患者の RNASeq コホートからのデータを包括的に分析して、MSS CRC と比較して MSI 結腸腫瘍で特異的に発生し、正常な結腸粘膜と一致する再発性スプライシング異常 (主にエクソン スキッピングであると予想される) を特定します。 これらの中で、この研究は、MSI によるスプライシング異常に焦点を当て、イントロン - エクソン接合部 (スプライスアクセプター部位) から ≤ 6 bp に位置する ≥ 15 bp LNCR を含む隣接する上流イントロンを持つエクソンに影響を与えます (RNASeqMSI-エクソンプレリスト）。 前述のように、約 2,000 のヒト遺伝子には、イントロンとエクソンの接合部にある AG スプライス受容部位に非常に近い LNCR を持つ少なくとも 1 つのイントロンが含まれています。 約 100 のヒト遺伝子が、CRC の MSI による再発性および特異的な異常なスプライシング イベントの影響を受ける可能性があります (ほとんどがエクソン スキッピングです。限られた一連の CRC 細胞株および原発腫瘍でエクソン アレイを使用して実施された実験から推定されます。予備的および未発表の結果)。

WP2 - MSI と異常なスプライシング イベントの間の機能的なリンクを調査します。

RNASeq 分析に続いて、MSI による異常なスプライシング イベントの確認は、偽陽性イベントを排除するために別の方法論的アプローチを使用して必要になります。 これは、内部の特異的プローブを使用したリアルタイムの定量的 INCa - PRTK 2014 18/51 RT-PCR (Applied biosystems) で達成されます。 RNASeqMSI-exon pre-list のスキップされたエクソンごとに、隣接するエクソンにあるフォワード プライマーとリバース プライマーの共通のペアが設計されます。

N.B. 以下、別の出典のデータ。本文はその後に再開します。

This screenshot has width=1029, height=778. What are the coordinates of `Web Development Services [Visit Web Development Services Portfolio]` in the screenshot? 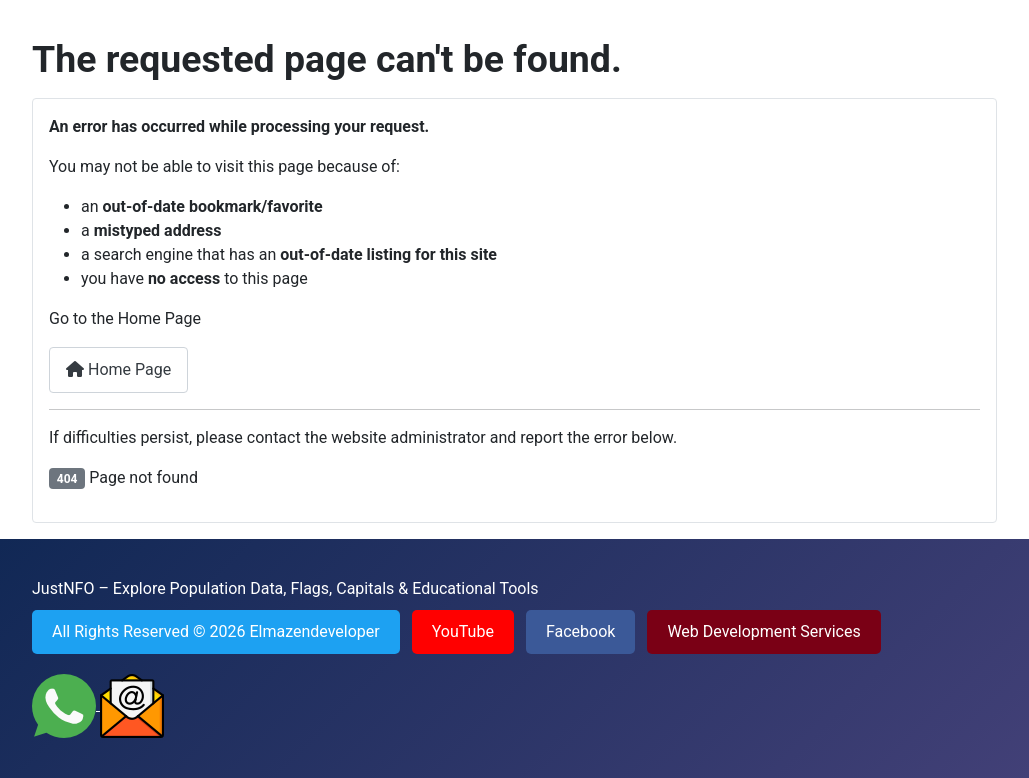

2 つの内部プローブが設計され、スキップされたエクソン内に配置されるか、接合部で隣接するエクソンにまたがって配置され、それぞれ競合的に正常または異常にスプライシングされた mRNA を検出します。 感度が高く、ゲノム DNA の混入による偽陽性シグナルを回避します。 保持される候補エクソンは、MSS CRC コントロールと比較して、MSI CRC 細胞株および原発腫瘍で異常および再発性スキッピングを示すエクソンです。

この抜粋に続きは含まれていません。